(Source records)
----------

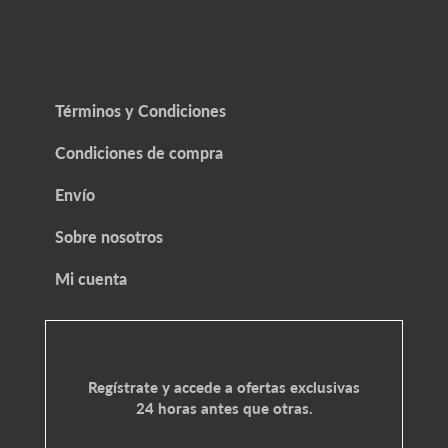
Términos y Condiciones
Condiciones de compra
Envío
Sobre nosotros
Mi cuenta
Regístrate y accede a ofertas exclusivas
24 horas antes que otras.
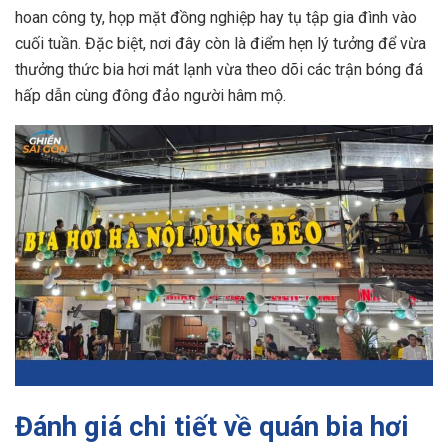
hoan công ty, họp mặt đồng nghiệp hay tụ tập gia đình vào
cuối tuần. Đặc biệt, nơi đây còn là điểm hẹn lý tưởng để vừa
thưởng thức bia hơi mát lạnh vừa theo dõi các trận bóng đá
hấp dẫn cùng đông đảo người hâm mộ.
Đánh giá chi tiết về quán bia hơi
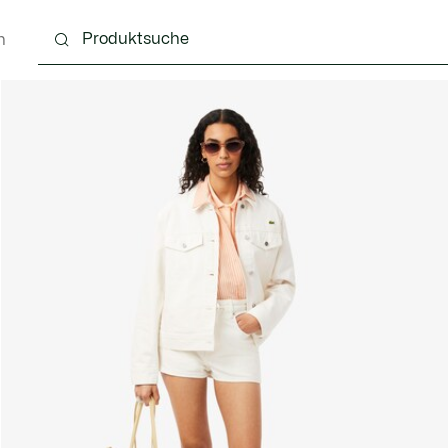
n
Schuhe
Lederwaren & Kleine Lederwaren
Ac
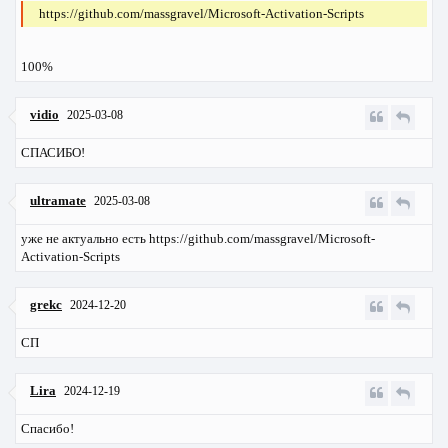
https://github.com/massgravel/Microsoft-Activation-Scripts
100%
vidio
2025-03-08
СПАСИБО!
ultramate
2025-03-08
уже не актуально есть https://github.com/massgravel/Microsoft-
Activation-Scripts
grekc
2024-12-20
CП
Lira
2024-12-19
Спасибо!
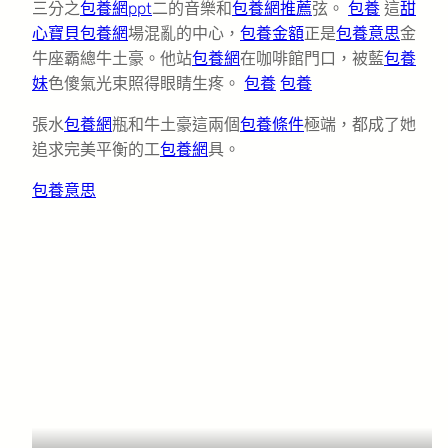
三分之
包養網ppt
二的音樂和
包養網推薦
弦。
包養
這
甜
心寶貝包養網
場混亂的中心，
包養金額
正是
包養意思
金
牛座霸總牛土豪。他站
包養網
在咖啡館門口，被藍
包養
妹
色傻氣光束照得眼睛生疼。
包養
包養
張水
包養網
瓶和牛土豪這兩個
包養條件
極端，都成了她
追求完美平衡的工
包養網
具。
包養意思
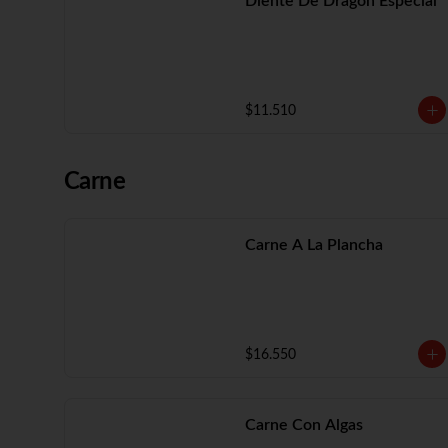
Diente De Dragón Especial
$11.510
Carne
Carne A La Plancha
$16.550
Carne Con Algas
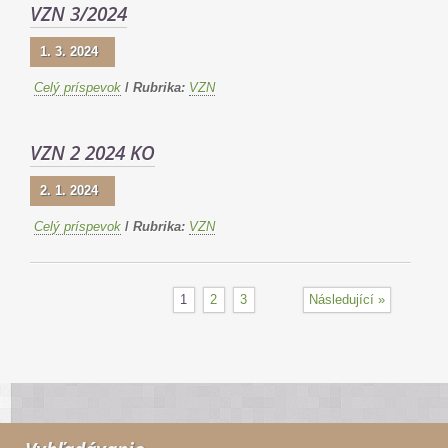
VZN 3/2024
1. 3. 2024
Celý príspevok
/
Rubrika:
VZN
VZN 2 2024 KO
2. 1. 2024
Celý príspevok
/
Rubrika:
VZN
1
2
3
Následující »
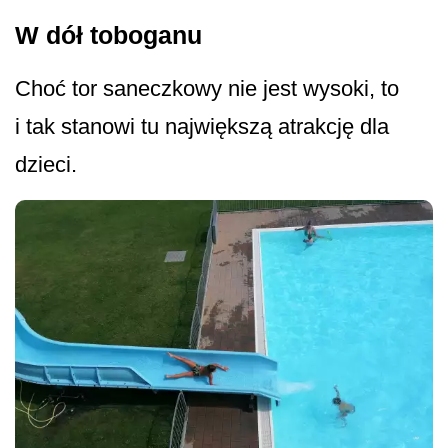
W dół toboganu
Choć tor saneczkowy nie jest wysoki, to
i tak stanowi tu największą atrakcję dla
dzieci.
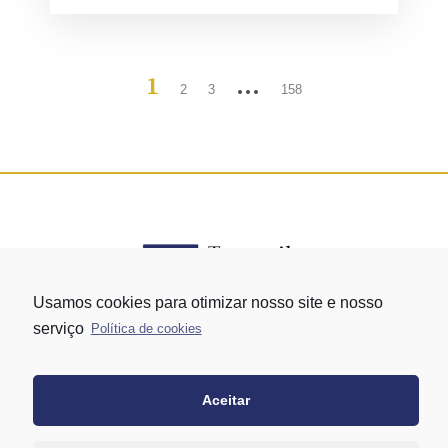
1
…
2
3
158
Usamos cookies para otimizar nosso site e nosso
serviço
Política de cookies
Rua Vergueiro nº 1421 - Edifício Top Towers Offices Torre Sul - 13º
andar – conj. 1305 – Vila Mariana - São Paulo/SP
+55 11 3171-0306
Aceitar
+55 11 95058-7769 (Whatsapp)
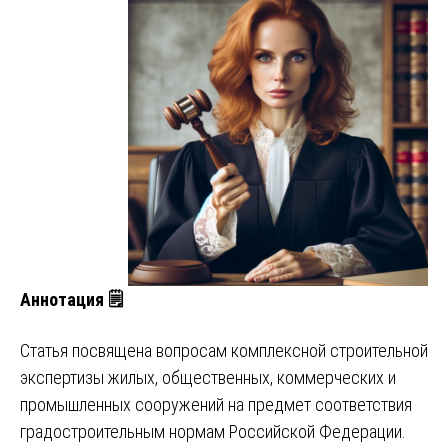
Аннотация 🗒️
Статья посвящена вопросам комплексной строительной
экспертизы жилых, общественных, коммерческих и
промышленных сооружений на предмет соответствия
градостроительным нормам Российской Федерации.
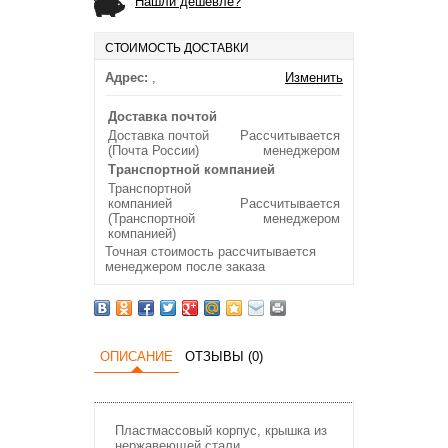
Нашли дешевле?
СТОИМОСТЬ ДОСТАВКИ
Адрес:
,
Изменить
Доставка почтой
Доставка почтой
Рассчитывается
(Почта России)
менеджером
Транспортной компанией
Транспортной
компанией
Рассчитывается
(Транспортной
менеджером
компанией)
Точная стоимость рассчитывается
менеджером после заказа
ОПИСАНИЕ
ОТЗЫВЫ (0)
Пластмассовый корпус, крышка из
нержавеющей стали.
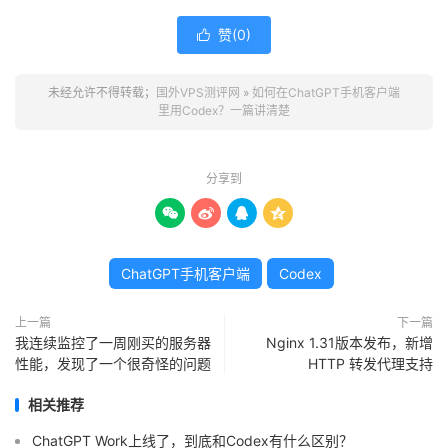
赞(
0
)

未经允许不得转载；
国外VPS测评网
»
如何在ChatGPT手机客户端
里用Codex？一篇讲清楚
分享到




ChatGPT手机客户端
Codex
上一篇
下一篇
我连续监控了一周刚买的服务器
Nginx 1.31版本发布，新增
性能，发现了一个很奇怪的问题
HTTP 转发代理支持
相关推荐
ChatGPT Work上线了，到底和Codex有什么区别？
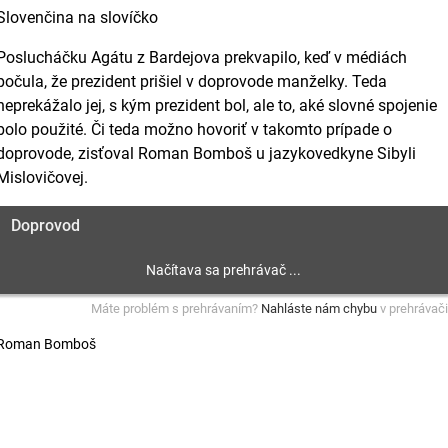
Slovenčina na slovíčko
Poslucháčku Agátu z Bardejova prekvapilo, keď v médiách
počula, že prezident prišiel v doprovode manželky. Teda
neprekážalo jej, s kým prezident bol, ale to, aké slovné spojenie
bolo použité. Či teda možno hovoriť v takomto prípade o
doprovode, zisťoval Roman Bomboš u jazykovedkyne Sibyli
Mislovičovej.
Doprovod
Máte problém s prehrávaním?
Nahláste nám chybu
v prehrávači
Roman Bomboš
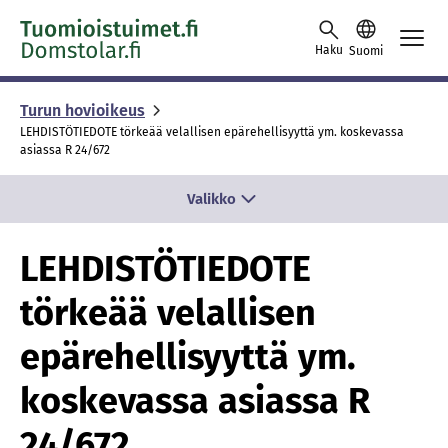
Skip to content -saavutettavuusohje
Haku
Suomi
Turun hovioikeus
LEHDISTÖTIEDOTE törkeää velallisen epärehellisyyttä ym. koskevassa
asiassa R 24/672
Valikko
LEHDISTÖTIEDOTE
törkeää velallisen
epärehellisyyttä ym.
koskevassa asiassa R
24/672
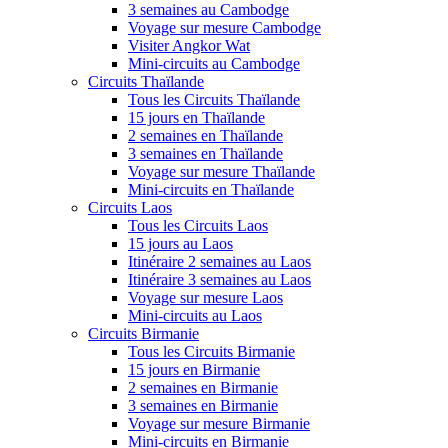
3 semaines au Cambodge
Voyage sur mesure Cambodge
Visiter Angkor Wat
Mini-circuits au Cambodge
Circuits Thaïlande
Tous les Circuits Thaïlande
15 jours en Thaïlande
2 semaines en Thaïlande
3 semaines en Thaïlande
Voyage sur mesure Thaïlande
Mini-circuits en Thaïlande
Circuits Laos
Tous les Circuits Laos
15 jours au Laos
Itinéraire 2 semaines au Laos
Itinéraire 3 semaines au Laos
Voyage sur mesure Laos
Mini-circuits au Laos
Circuits Birmanie
Tous les Circuits Birmanie
15 jours en Birmanie
2 semaines en Birmanie
3 semaines en Birmanie
Voyage sur mesure Birmanie
Mini-circuits en Birmanie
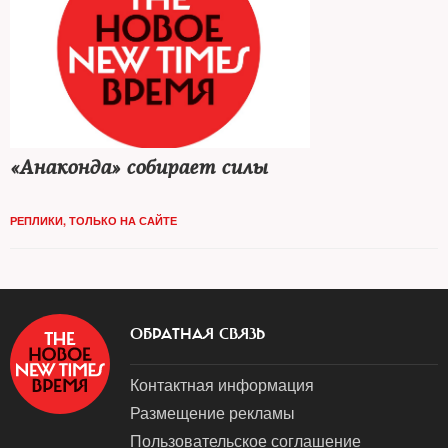
«Анаконда» собирает силы
РЕПЛИКИ
,
ТОЛЬКО НА САЙТЕ
ОБРАТНАЯ СВЯЗЬ
Контактная информация
Размещение рекламы
Пользовательское соглашение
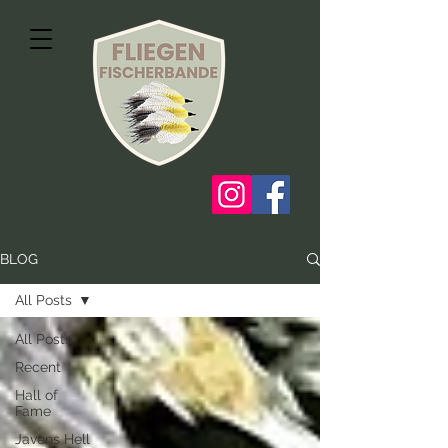
BLOG
All Posts
All Posts
Recent
Hall of
Fame
Javens Hell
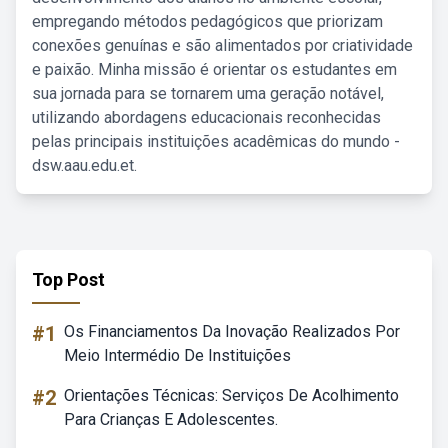
empregando métodos pedagógicos que priorizam
conexões genuínas e são alimentados por criatividade
e paixão. Minha missão é orientar os estudantes em
sua jornada para se tornarem uma geração notável,
utilizando abordagens educacionais reconhecidas
pelas principais instituições acadêmicas do mundo -
dsw.aau.edu.et.
Top Post
#1
Os Financiamentos Da Inovação Realizados Por
Meio Intermédio De Instituições
#2
Orientações Técnicas: Serviços De Acolhimento
Para Crianças E Adolescentes.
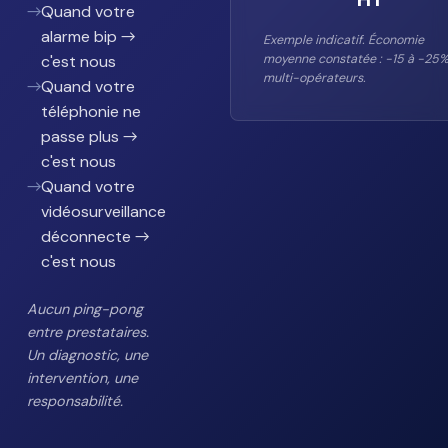
→
Quand votre
alarme bip →
Exemple indicatif. Économie
c'est nous
moyenne constatée : -15 à -25%
multi-opérateurs.
→
Quand votre
téléphonie ne
passe plus →
c'est nous
→
Quand votre
vidéosurveillance
déconnecte →
c'est nous
Aucun ping-pong
entre prestataires.
Un diagnostic, une
intervention, une
responsabilité.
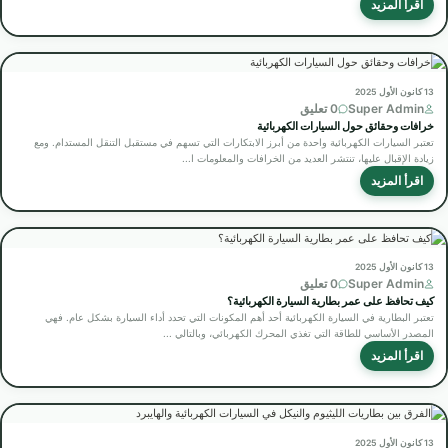
اقرأ المزيد
13 كانون الأول 2025
Super Admin
0 تعليق
خرافات وحقائق حول السيارات الكهربائية
تعتبر السيارات الكهربائية واحدة من أبرز الابتكارات التي تسهم في مستقبل التنقل المستدام. ومع
زيادة الإقبال عليها، تنتشر العديد من الخرافات والمعلومات ا...
اقرأ المزيد
13 كانون الأول 2025
Super Admin
0 تعليق
كيف تحافظ على عمر بطارية السيارة الكهربائية؟
تعتبر البطارية في السيارة الكهربائية أحد أهم المكونات التي تحدد أداء السيارة بشكل عام. فهي
المصدر الأساسي للطاقة التي تغذي المحرك الكهربائي، وبالتالي ...
اقرأ المزيد
13 كانون الأول 2025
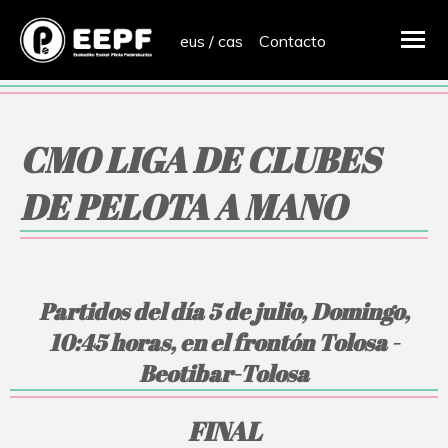
eus
/
cas
Contacto
CMO LIGA DE CLUBES
DE PELOTA A MANO
Partidos del día 5 de julio, Domingo,
10:45 horas, en el frontón Tolosa -
Beotibar-Tolosa
FINAL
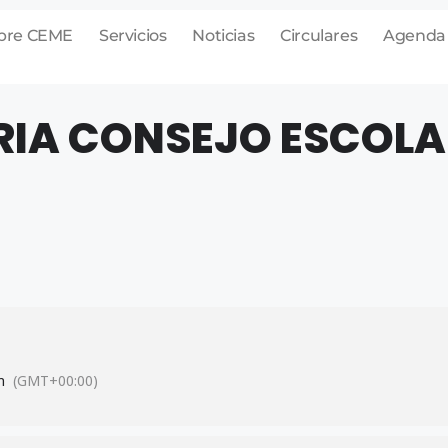
bre CEME
Servicios
Noticias
Circulares
Agenda
A CONSEJO ESCOLAR
m
(GMT+00:00)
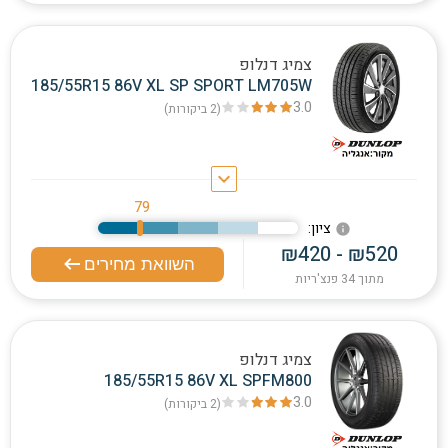
צמיג דנלופ
185/55R15 86V XL SP SPORT LM705W
3.0
(2
ביקורות
)
keyboard_arrow_down
79
:ציון
info
₪420 - ₪520
השוואת מחירים
מתוך 34 פנצ'ריות
צמיג דנלופ
185/55R15 86V XL SPFM800
3.0
(2
ביקורות
)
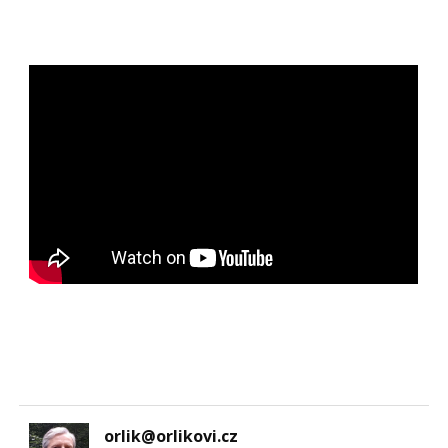
orlik@orlikovi.cz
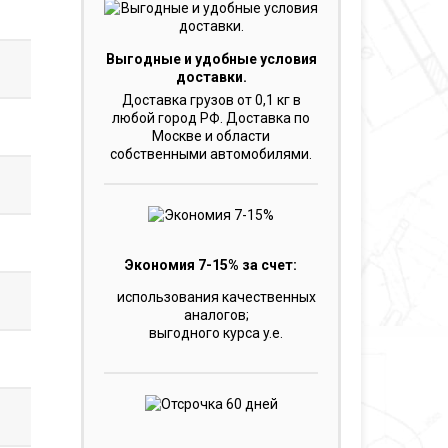
Выгодные и удобные условия
доставки.
Доставка грузов от 0,1 кг в
любой город РФ. Доставка по
Москве и области
собственными автомобилями.
Экономия 7-15% за счет:
использования качественных
аналогов;
выгодного курса y.e.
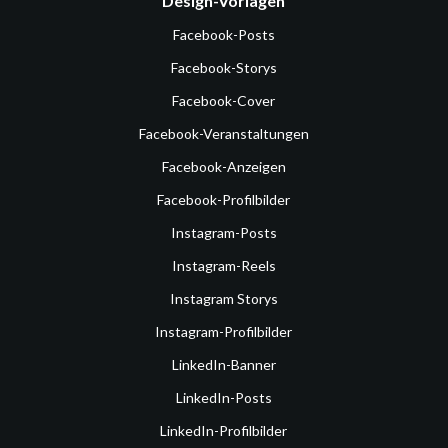
Design-Vorlagen
Facebook-Posts
Facebook-Storys
Facebook-Cover
Facebook-Veranstaltungen
Facebook-Anzeigen
Facebook-Profilbilder
Instagram-Posts
Instagram-Reels
Instagram Storys
Instagram-Profilbilder
LinkedIn-Banner
LinkedIn-Posts
LinkedIn-Profilbilder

----------

**Activity**
Set the lines above down again, word for word, from the first through the one containing "Точная стоимость рассчитывается"; pictures excluded.

**Response to this exercise**
Términos y Condiciones
Condiciones de compra
Envío
Sobre nosotros
Mi cuenta
Regístrate y accede a ofertas exclusivas
24 horas antes que otras.
hoan công ty, họp mặt đồng nghiệp hay tụ tập gia đình vào
cuối tuần. Đặc biệt, nơi đây còn là điểm hẹn lý tưởng để vừa
thưởng thức bia hơi mát lạnh vừa theo dõi các trận bóng đá
hấp dẫn cùng đông đảo người hâm mộ.
Đánh giá chi tiết về quán bia hơi
n
Schuhe
Lederwaren & Kleine Lederwaren
Ac
https://github.com/massgravel/Microsoft-Activation-Scripts
100%
vidio
2025-03-08
СПАСИБО!
ultramate
2025-03-08
уже не актуально есть https://github.com/massgravel/Microsoft-
Activation-Scripts
grekc
2024-12-20
CП
Lira
2024-12-19
Спасибо!
三分之
包養網ppt
二的音樂和
包養網推薦
弦。
包養
這
甜
心寶貝包養網
場混亂的中心，
包養金額
正是
包養意思
金
牛座霸總牛土豪。他站
包養網
在咖啡館門口，被藍
包養
妹
色傻氣光束照得眼睛生疼。
包養
包養
張水
包養網
瓶和牛土豪這兩個
包養條件
極端，都成了她
追求完美平衡的工
包養網
具。
包養意思
Diente De Dragón Especial
$11.510
Carne
Carne A La Plancha
$16.550
Carne Con Algas
VZN 3/2024
1. 3. 2024
Celý príspevok
/
Rubrika:
VZN
VZN 2 2024 KO
2. 1. 2024
Celý príspevok
/
Rubrika:
VZN
1
2
3
Následující »
W dół toboganu
Choć tor saneczkowy nie jest wysoki, to
i tak stanowi tu największą atrakcję dla
dzieci.
1
…
2
3
158
Usamos cookies para otimizar nosso site e nosso
serviço
Política de cookies
Rua Vergueiro nº 1421 - Edifício Top Towers Offices Torre Sul - 13º
andar – conj. 1305 – Vila Mariana - São Paulo/SP
+55 11 3171-0306
Aceitar
+55 11 95058-7769 (Whatsapp)
Аннотация 🗒️
Статья посвящена вопросам комплексной строительной
экспертизы жилых, общественных, коммерческих и
промышленных сооружений на предмет соответствия
градостроительным нормам Российской Федерации.
Нашли дешевле?
СТОИМОСТЬ ДОСТАВКИ
Адрес:
,
Изменить
Доставка почтой
Доставка почтой
Рассчитывается
(Почта России)
менеджером
Транспортной компанией
Транспортной
компанией
Рассчитывается
(Транспортной
менеджером
компанией)
Точная стоимость рассчитывается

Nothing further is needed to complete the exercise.